TensorFlow is not supported on TPU7x. Google's documentation specifies JAX as the only officially supported framework for direct TPU7x use; PyTorch runs through the XLA bridge.
Vertex AI and Google Kubernetes Engine (GKE) are the primary access paths for Ironwood on Google Cloud.
Ironwood was announced at Google Cloud Next on April 9, 2025, with initial access for select customers immediately. General availability was announced on November 7, 2025. Access requires contacting a Google Cloud account team; quota is not available through the standard self-service console at launch.
TPU7x runs on the tpu7x-standard-4t VM shape: 4 TPU chips, 224 vCPUs, 960 GB RAM per VM. Storage uses Hyperdisk Balanced by default, with Hyperdisk ML also supported. Boot and attached disks use Google's standard Hyperdisk infrastructure.
GKE's Cluster Director feature provides topology-aware scheduling for Ironwood jobs, ensuring that chips assigned to a given workload are physically adjacent in the ICI fabric rather than scattered across different cubes. GKE's Inference Gateway reduces time-to-first-token latency for serving workloads by up to 96% and lowers serving costs by approximately 30% compared to naive round-robin load balancing, by routing prefill and decode phases to different chip allocations.
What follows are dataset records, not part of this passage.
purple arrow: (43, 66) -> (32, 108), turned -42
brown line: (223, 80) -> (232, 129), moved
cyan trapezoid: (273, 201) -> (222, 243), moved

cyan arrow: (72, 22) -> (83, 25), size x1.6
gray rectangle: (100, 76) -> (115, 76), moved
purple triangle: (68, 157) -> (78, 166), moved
Vertex AI Model Garden and Vertex AI online prediction support Ironwood for hosted inference, abstracting the chip allocation and batching details from end users.
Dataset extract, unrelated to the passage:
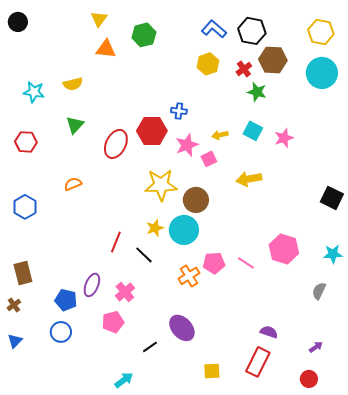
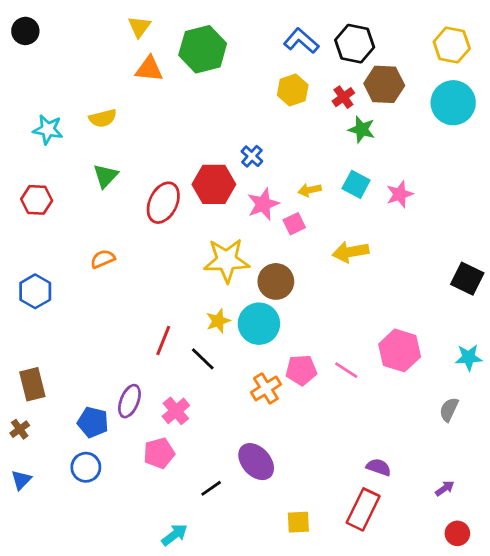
green hexagon: (144, 35) -> (203, 49), size x1.4
blue cross: (179, 111) -> (252, 156), turned 35
red circle: (309, 379) -> (457, 533), moved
Google DeepMind has deployed Ironwood to serve Gemini 2.5 in production, as disclosed at the April 2025 launch. Gemini 2.5 is a reasoning-oriented model that uses extended chain-of-thought generation, making it particularly memory-bandwidth intensive at inference time. Ironwood's large per-chip HBM and high bandwidth reduce the number of chips needed to cache KV states for long context windows during generation.
Gemini 2.5 Pro, used for coding, reasoning, and multimodal tasks, is served from Ironwood superpods that keep the full model's KV-cache in on-chip HBM, eliminating DRAM offload latency that would otherwise degrade interactive latency.
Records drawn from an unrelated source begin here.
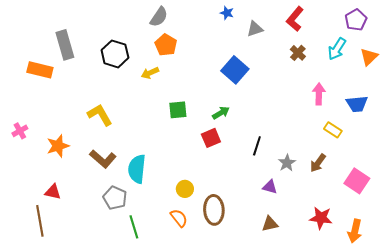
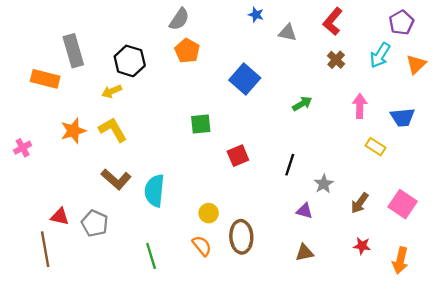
gray triangle: (255, 29) -> (288, 33), turned 30
blue square: (235, 70) -> (245, 79), moved
yellow arrow: (150, 73) -> (112, 91), moved
green arrow: (221, 113) -> (302, 104), moved
orange star: (58, 146) -> (73, 131), moved
brown arrow: (318, 163) -> (360, 203), moved
gray pentagon: (115, 198) -> (95, 223), moved
red star: (321, 218) -> (362, 246), size x0.7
Google DeepMind also uses Ironwood for AlphaFold workloads, including structure prediction and structure-guided drug discovery pipelines. AlphaFold 3's all-atom structure diffusion model requires large per-chip memory for attention over long protein sequences, making Ironwood's 192 GB HBM an operational fit.
Ironwood powers inference serving for other Google internal products, including Google Search's AI Overviews feature and Google Maps' AI-assisted navigation features, though Google has not publicly disclosed the full list of production applications.
Anthropic announced in October 2025 an expansion of its Google Cloud TPU agreement that covers access to up to 1 million TPUs, with the first phase covering approximately 400,000 Ironwood (TPU v7) chips. The deal is estimated at roughly $10 billion for the first phase of finished racks. Anthropic cited Ironwood's inference performance and price-performance improvements as the primary motivation, planning to use Ironwood both for training future Claude models and for serving Claude to users.
Lightricks, the maker of AI-based creative tools, used Ironwood to train its LTX-2 multimodal generative video model. Lightricks reported breakthrough training efficiency on Ironwood and was preparing inference workloads on the same hardware at the time of the April 2025 announcement.
Essential AI, a frontier model startup, adopted Ironwood for training large models, citing easy onboarding and immediate operational efficiency.
In late 2025, TrendForce reported that Meta was evaluating a large-scale TPU deployment for 2027, with Google developing native PyTorch support specifically to lower the barrier for Meta's PyTorch-heavy codebase.